Segment Start: RECORD EXTRACTS
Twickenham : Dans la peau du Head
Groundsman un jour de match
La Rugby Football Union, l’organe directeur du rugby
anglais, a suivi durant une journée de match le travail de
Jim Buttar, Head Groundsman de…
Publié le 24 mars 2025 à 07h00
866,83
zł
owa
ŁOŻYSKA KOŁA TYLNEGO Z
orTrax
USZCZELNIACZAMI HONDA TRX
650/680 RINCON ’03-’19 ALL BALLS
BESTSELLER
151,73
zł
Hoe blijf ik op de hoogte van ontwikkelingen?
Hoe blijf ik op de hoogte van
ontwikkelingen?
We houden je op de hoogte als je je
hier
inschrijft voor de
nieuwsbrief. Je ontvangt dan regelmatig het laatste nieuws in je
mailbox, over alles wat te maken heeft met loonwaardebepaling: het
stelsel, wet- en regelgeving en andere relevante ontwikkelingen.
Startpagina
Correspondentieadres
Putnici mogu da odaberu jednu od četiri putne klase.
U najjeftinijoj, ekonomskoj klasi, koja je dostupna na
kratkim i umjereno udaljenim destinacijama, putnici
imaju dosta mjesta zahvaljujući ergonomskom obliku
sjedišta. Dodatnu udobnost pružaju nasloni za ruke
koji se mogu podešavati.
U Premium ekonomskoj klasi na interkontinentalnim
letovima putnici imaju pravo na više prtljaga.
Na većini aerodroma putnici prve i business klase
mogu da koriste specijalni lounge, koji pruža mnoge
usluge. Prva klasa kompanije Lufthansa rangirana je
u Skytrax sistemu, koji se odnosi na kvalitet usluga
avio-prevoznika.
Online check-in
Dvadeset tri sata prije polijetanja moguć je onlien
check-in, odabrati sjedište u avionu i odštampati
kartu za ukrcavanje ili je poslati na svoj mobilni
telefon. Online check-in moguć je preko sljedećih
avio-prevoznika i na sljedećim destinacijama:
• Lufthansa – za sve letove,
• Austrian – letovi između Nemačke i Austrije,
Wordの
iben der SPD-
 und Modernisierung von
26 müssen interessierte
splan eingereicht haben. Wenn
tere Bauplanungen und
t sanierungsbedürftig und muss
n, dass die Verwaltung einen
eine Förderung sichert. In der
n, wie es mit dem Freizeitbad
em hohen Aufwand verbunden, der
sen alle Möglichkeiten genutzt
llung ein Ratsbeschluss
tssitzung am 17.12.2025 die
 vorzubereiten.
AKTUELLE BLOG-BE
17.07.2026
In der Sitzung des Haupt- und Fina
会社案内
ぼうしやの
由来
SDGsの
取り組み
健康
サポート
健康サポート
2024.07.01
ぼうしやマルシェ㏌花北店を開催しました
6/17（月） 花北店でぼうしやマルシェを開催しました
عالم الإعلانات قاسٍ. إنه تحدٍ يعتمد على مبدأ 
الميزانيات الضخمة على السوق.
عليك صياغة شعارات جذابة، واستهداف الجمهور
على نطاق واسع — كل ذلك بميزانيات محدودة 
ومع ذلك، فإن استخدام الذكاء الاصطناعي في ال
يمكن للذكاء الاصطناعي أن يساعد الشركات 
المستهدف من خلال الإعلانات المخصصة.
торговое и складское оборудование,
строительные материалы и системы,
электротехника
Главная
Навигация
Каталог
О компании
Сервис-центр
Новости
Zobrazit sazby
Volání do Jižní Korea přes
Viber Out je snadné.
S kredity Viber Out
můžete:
Segment End: RECORD EXTRACTS
Look back at the records above. Repeat all of them exactly.

» **OUTPUT**:
Twickenham : Dans la peau du Head
Groundsman un jour de match
La Rugby Football Union, l’organe directeur du rugby
anglais, a suivi durant une journée de match le travail de
Jim Buttar, Head Groundsman de…
Publié le 24 mars 2025 à 07h00
866,83
zł
owa
ŁOŻYSKA KOŁA TYLNEGO Z
orTrax
USZCZELNIACZAMI HONDA TRX
650/680 RINCON ’03-’19 ALL BALLS
BESTSELLER
151,73
zł
Hoe blijf ik op de hoogte van ontwikkelingen?
Hoe blijf ik op de hoogte van
ontwikkelingen?
We houden je op de hoogte als je je
hier
inschrijft voor de
nieuwsbrief. Je ontvangt dan regelmatig het laatste nieuws in je
mailbox, over alles wat te maken heeft met loonwaardebepaling: het
stelsel, wet- en regelgeving en andere relevante ontwikkelingen.
Startpagina
Correspondentieadres
Putnici mogu da odaberu jednu od četiri putne klase.
U najjeftinijoj, ekonomskoj klasi, koja je dostupna na
kratkim i umjereno udaljenim destinacijama, putnici
imaju dosta mjesta zahvaljujući ergonomskom obliku
sjedišta. Dodatnu udobnost pružaju nasloni za ruke
koji se mogu podešavati.
U Premium ekonomskoj klasi na interkontinentalnim
letovima putnici imaju pravo na više prtljaga.
Na većini aerodroma putnici prve i business klase
mogu da koriste specijalni lounge, koji pruža mnoge
usluge. Prva klasa kompanije Lufthansa rangirana je
u Skytrax sistemu, koji se odnosi na kvalitet usluga
avio-prevoznika.
Online check-in
Dvadeset tri sata prije polijetanja moguć je onlien
check-in, odabrati sjedište u avionu i odštampati
kartu za ukrcavanje ili je poslati na svoj mobilni
telefon. Online check-in moguć je preko sljedećih
avio-prevoznika i na sljedećim destinacijama:
• Lufthansa – za sve letove,
• Austrian – letovi između Nemačke i Austrije,
Wordの
iben der SPD-
 und Modernisierung von
26 müssen interessierte
splan eingereicht haben. Wenn
tere Bauplanungen und
t sanierungsbedürftig und muss
n, dass die Verwaltung einen
eine Förderung sichert. In der
n, wie es mit dem Freizeitbad
em hohen Aufwand verbunden, der
sen alle Möglichkeiten genutzt
llung ein Ratsbeschluss
tssitzung am 17.12.2025 die
 vorzubereiten.
AKTUELLE BLOG-BE
17.07.2026
In der Sitzung des Haupt- und Fina
会社案内
ぼうしやの
由来
SDGsの
取り組み
健康
サポート
健康サポート
2024.07.01
ぼうしやマルシェ㏌花北店を開催しました
6/17（月） 花北店でぼうしやマルシェを開催しました
عالم الإعلانات قاسٍ. إنه تحدٍ يعتمد على مبدأ 
الميزانيات الضخمة على السوق.
عليك صياغة شعارات جذابة، واستهداف الجمهور
على نطاق واسع — كل ذلك بميزانيات محدودة 
ومع ذلك، فإن استخدام الذكاء الاصطناعي في ال
يمكن للذكاء الاصطناعي أن يساعد الشركات 
المستهدف من خلال الإعلانات المخصصة.
торговое и складское оборудование,
строительные материалы и системы,
электротехника
Главная
Навигация
Каталог
О компании
Сервис-центр
Новости
Zobrazit sazby
Volání do Jižní Korea přes
Viber Out je snadné.
S kredity Viber Out
můžete:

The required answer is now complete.